Let $G_{\bullet} = (G_1 \rightrightarrows G_0)$ and $H_{\bullet} = (H_1 \rightrightarrows H_0)$ be Lie groupoids and $\varphi_\bullet, \psi_\bullet : G_\bullet \to H_\bullet$ be Lie groupoid morphisms, i.e. smooth functors. Suppose that $\eta : \varphi_\bullet \Rightarrow \psi_\bullet$ is a natural transformation, i.e. a smooth map $\eta : G_0 \to H_1$ such that $\eta(t(g))\varphi(g) = \psi(g) \eta(s(g))$ for all $g \in G_1$.

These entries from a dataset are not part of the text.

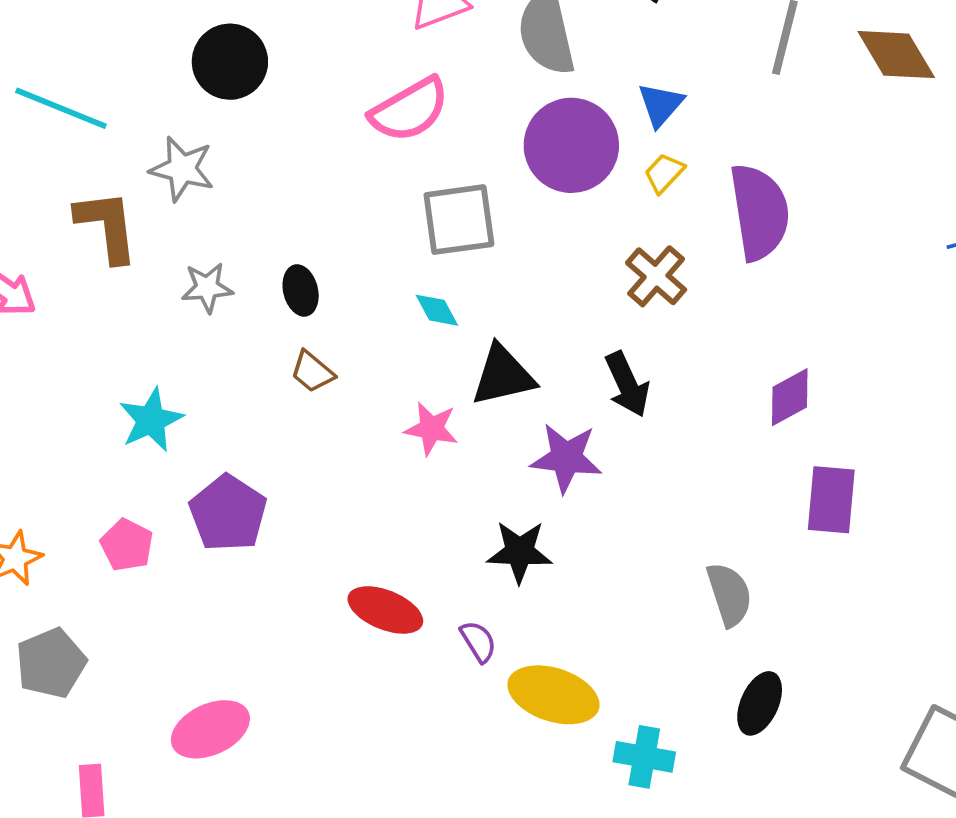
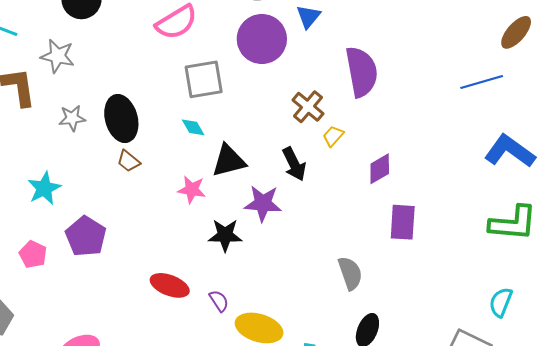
yellow trapezoid: (664, 173) -> (333, 136), moved
black ellipse: (301, 290) -> (121, 119), size x1.8
black star: (520, 552) -> (225, 235), moved

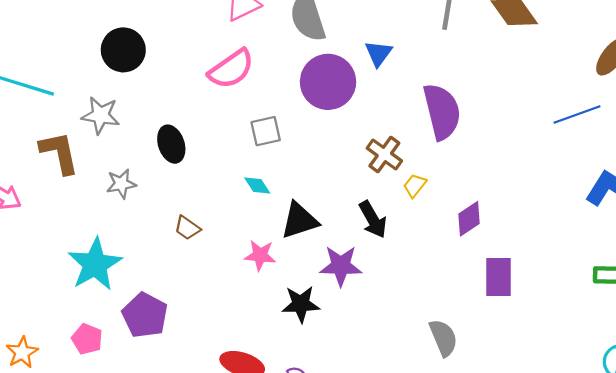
gray square: (204, 79) -> (266, 131), size x0.7
black ellipse: (121, 119) -> (171, 144), moved, size x0.7
cyan star: (44, 188) -> (95, 264), size x1.4

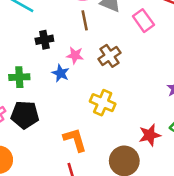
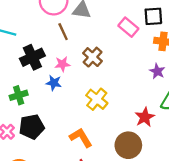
pink rectangle: (143, 21) -> (128, 27), moved
black cross: (44, 40) -> (32, 57), size x1.5
yellow cross: (103, 103) -> (97, 99), turned 30

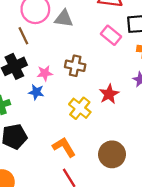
brown line: (63, 32) -> (23, 36), moved
brown cross: (93, 57) -> (75, 66), turned -30
red star: (145, 117) -> (109, 94), moved

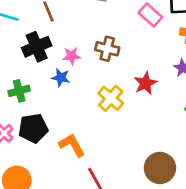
orange L-shape: (64, 147) -> (72, 145), moved
brown circle: (112, 154) -> (160, 168), moved

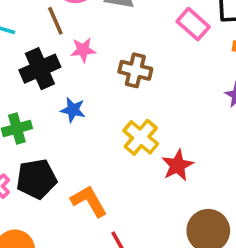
pink star: (72, 56) -> (83, 50), moved
red star: (145, 83) -> (177, 165), moved

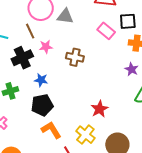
yellow cross: (141, 137) -> (85, 135), moved
black pentagon: (37, 179) -> (42, 105), moved

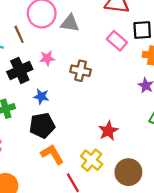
brown line: (30, 31) -> (19, 34), moved

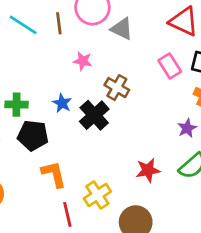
black cross: (20, 70) -> (94, 115), moved, turned -35
black pentagon: (42, 125) -> (33, 135), moved
red star: (108, 131) -> (148, 170), moved

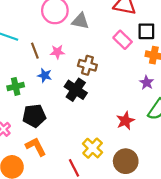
brown line: (59, 23) -> (35, 51), moved
blue star: (62, 103) -> (45, 75), moved
green cross: (17, 105) -> (16, 86), moved
orange L-shape: (54, 174) -> (36, 147), moved

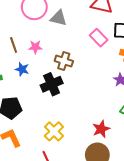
black cross: (76, 90) -> (52, 84), turned 30
red star: (125, 121) -> (101, 129), moved
yellow cross: (93, 148) -> (54, 131), moved

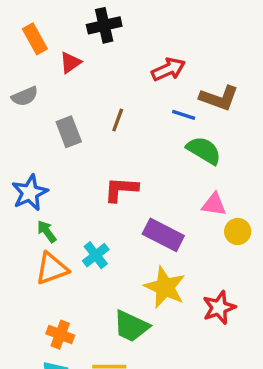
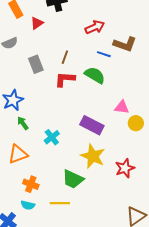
green semicircle: (204, 150) -> (95, 75), moved
red L-shape: (121, 189) -> (65, 79), moved
orange triangle: (52, 269) -> (18, 154), moved

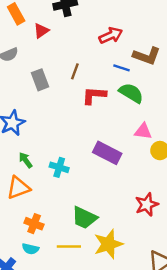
green semicircle: (95, 75) -> (131, 93), moved
red L-shape: (65, 79) -> (94, 95), moved
green arrow: (23, 123) -> (26, 160), moved
cyan cross: (52, 137) -> (59, 167), turned -35
yellow star: (93, 156) -> (108, 244), moved, turned 30

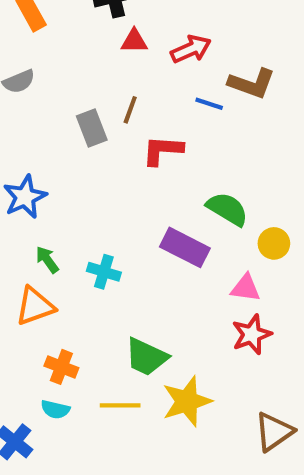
red triangle: (41, 31) -> (134, 41), moved, turned 35
gray rectangle: (40, 80) -> (92, 128), moved
green semicircle: (131, 93) -> (227, 209), moved
pink triangle: (143, 131) -> (246, 288), moved

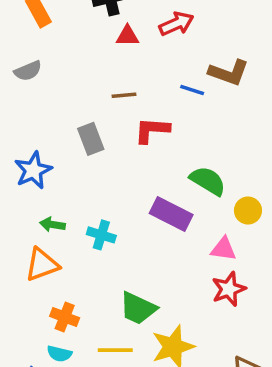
red arrow: (191, 49) -> (176, 24), moved
brown line: (130, 110) -> (124, 95), turned 65
gray rectangle: (92, 128) -> (91, 139), moved
green arrow: (47, 260) -> (52, 224), turned -45

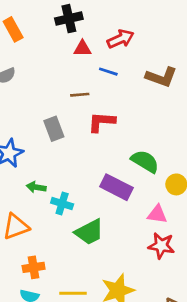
blue line: (192, 90) -> (108, 72), moved
green arrow: (52, 224) -> (36, 187), moved
red star: (229, 289) -> (161, 246), turned 30
green trapezoid: (138, 308) -> (89, 232), moved, turned -52
orange cross: (65, 317) -> (34, 267), turned -30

Thinking of $G_\bullet$ and $H_\bullet$ as representing stacks, this says that $\varphi_\bullet$ and $\psi_\bullet$ represent the same map $[G_0/G_1] \to [H_0/H_1]$. Hence (if my intuition is correct), there should be some kind of chain homotopy between the corresponding maps on the tangent complexes: $$ \begin{array}{ccccccc} 0 & \rightarrow & \operatorname{Lie}(G_\bullet) & \rightarrow & TG_0 & \rightarrow & 0\\ & &\varphi_1\downdownarrows\psi_1& \swarrow &\varphi_0\downdownarrows\psi_0 \\ 0 & \rightarrow & \operatorname{Lie}(H_\bullet) & \rightarrow & TH_0 & \rightarrow & 0. \end{array} $$ Is that correct, and if yes, how do we get the map $\swarrow$? One issue is that I'm not even sure what a chain homotopy would be in that context since these complexes of vector bundles do not live on the same manifolds. Is there a way to get a sort of chain homotopy capturing this idea? Note that differentiating $\eta$ doesn't automatically give us a map $TG_0 \to \operatorname{Lie}(H_\bullet)$.